Jeff C: I'd like to plug Alexis... no uh, I'd like to plug my new album coming soon, which I think is called, "Jeff Cameron Poets, Grifters & Temptation, Songs From Laurel Canyon... wait did you get that, it's called Jeff Cameron -Poets, Grifters & Temptation, Songs From Laurel Canyon". That's eleven brand new songs from yours truly Jeff Cameron, with a new album to follow last years comeback album "Bargofaxis". 

Alexis: Acurioussituation.tumblr.com: this is a link to the place where I keep all of my poetry, including some dirty works (and "Foul Word Style"). Besides that link of reference, this interview is all about the Phile! :-)

Matt: You're quite welcome. It is always fun to check in & read about the latest wave the Phile is hanging fire on. Keep on rockin; & Philing in the free world, Jason.

Me: I can't thank you guys enough, and I hope to continue doing this stupid little thing for at least the next few years. All the best.

Alexis: I hope you do, too! This was fun. Congrats, and all the best right back at ya!

Jeff C: It's been a great pleasure Jason, thank you, would you mind wiping your muddy boots on the outside stoop please. Also it is not uncommon for guests to arrive bearing gifts, little candies, finger sandwiches, airline tickets, the new Pink Floyd immersion set, a large pizza, (hold the anchovies on 1/2 please) thats a nice raincoat, very Humphrey Bogart with the button
down front, very sea captain, with my God this is a real peacoat, Jesus Christ this is nice, may I try it on. Oh its lovely, Jesus, fits great, hey may I borrow this? Listen, there's some pizza in the fridge, where's your keys, hey walk the dog about midnight, would ya? Hey thanks, Jason, listen if I'm not home by morning I'll call, where's your car keys, oh here they are great! Don't
tell me I need to buy some gas, Jesus Christ. Did you know if you say Jesus Christ in the South, they can arrest you and burn you at the stake for saying the Lord's name in vain, I didn't know this but it's true. Apparently they have an office in Mobile and they have God's number and he told them so. Oh Jesus, thanks for the coat and the car, don't forget to walk the dog... oh man you're a lifesaver. Bye!

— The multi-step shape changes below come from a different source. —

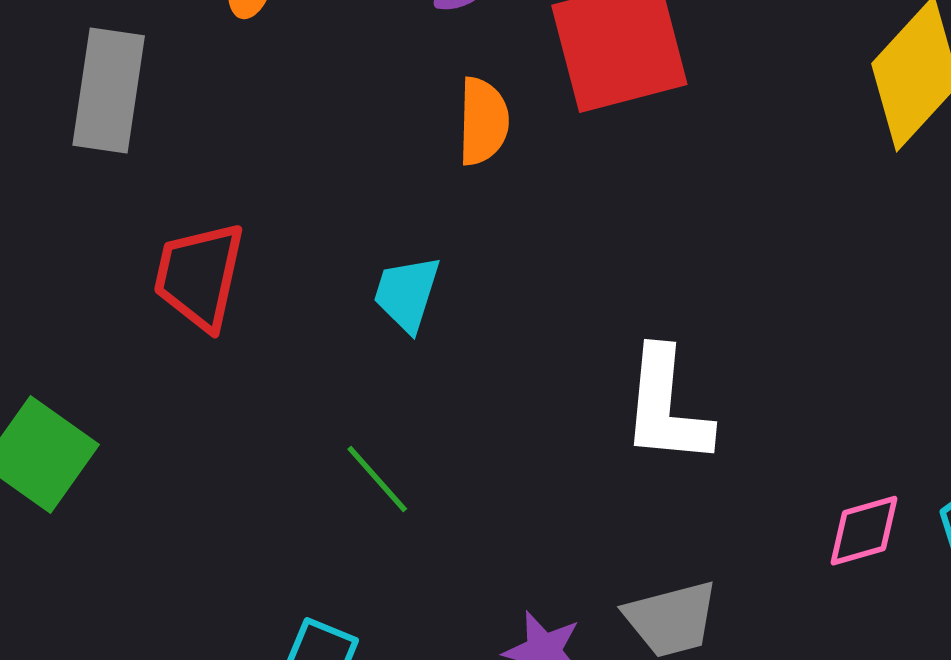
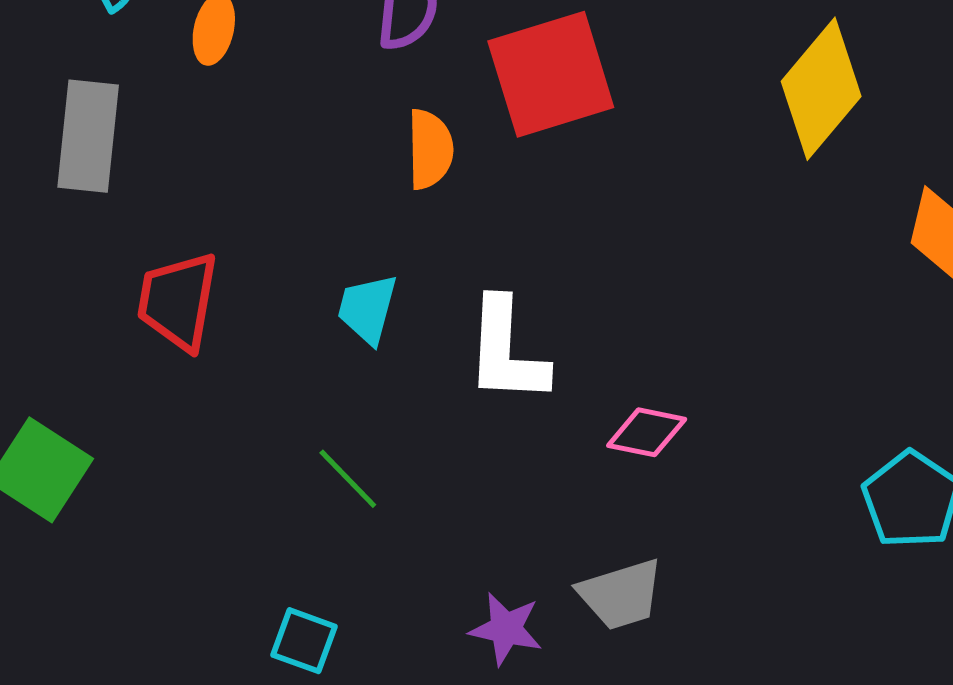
white L-shape: (666, 407) -> (506, 351), moved
pink diamond: (864, 531) -> (647, 432), moved, turned 30

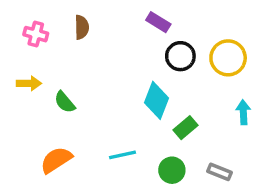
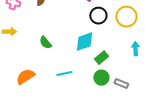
cyan diamond: (157, 100) -> (84, 42), turned 50
green semicircle: (65, 102) -> (45, 43), moved
green circle: (172, 170) -> (101, 78), moved

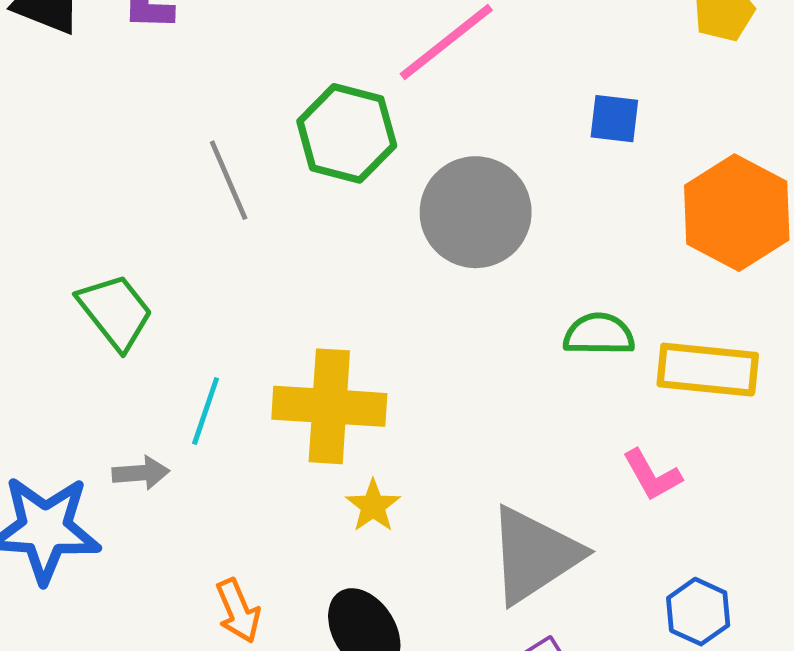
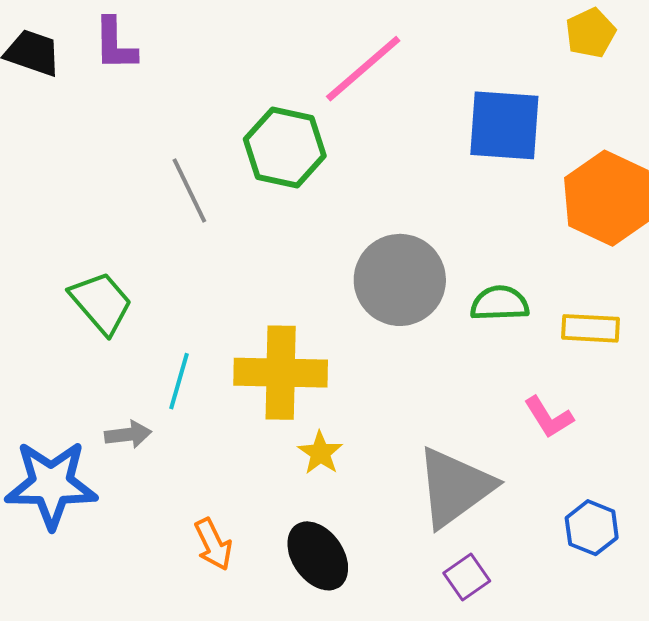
blue square: (614, 119) -> (504, 125), size x1.8
gray circle: (476, 212) -> (400, 280), moved
yellow rectangle: (708, 370) -> (590, 328), size x0.7

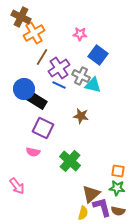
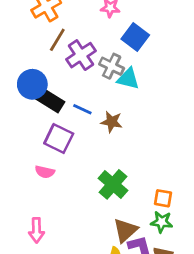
blue line: (59, 85) -> (82, 109), moved
green cross: (70, 161) -> (113, 184), moved
pink arrow: (17, 186) -> (36, 230), moved, turned 36

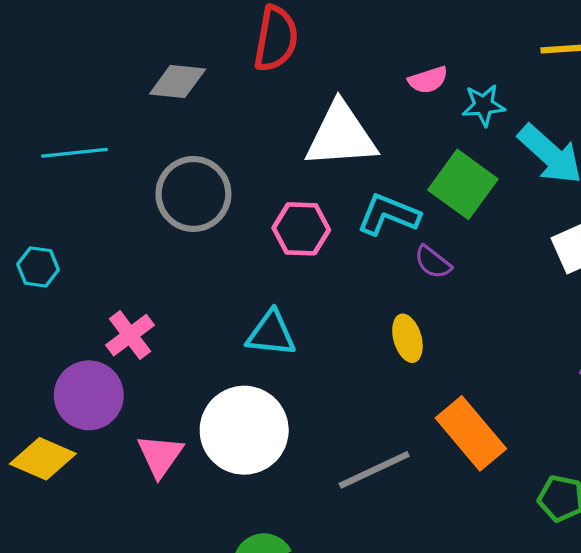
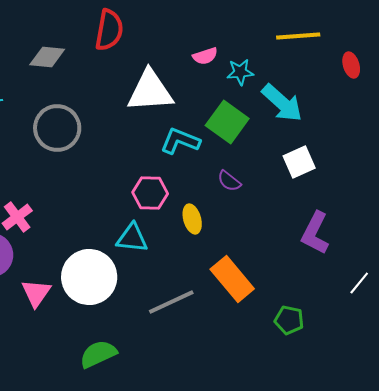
pink hexagon: (301, 229) -> (150, 193), moved
purple semicircle: (433, 262) -> (229, 181), moved
cyan triangle: (271, 333) -> (132, 238), moved

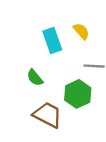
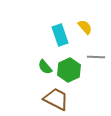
green hexagon: (78, 94) -> (69, 70), moved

Me: What in hell is he talking about? Jeff T., you've been quiet.

Jeff T: See ya next Sunday, and thanks.

Me: Matt, you get the last word.

Matt: Be excellent to each other. And, party on dude.


Well, that about does it for this very special entry of the Phile. Thanks to my guests Jeff Cameron, Jeff Trelewicz, Alexis White and Matt Giarrizzo. The Phile will be back next Wednesday with Mikey Livid from the rap band Scars and Stripes and then on Sunday it's artist and musician Christine Leakey, and then on Monday it's Johny Brown from the English band The Band of Holy Joy. So, thanks again, spread the word, not the turd. Don't let snakes and alligators bite you. Bye, love you, bye.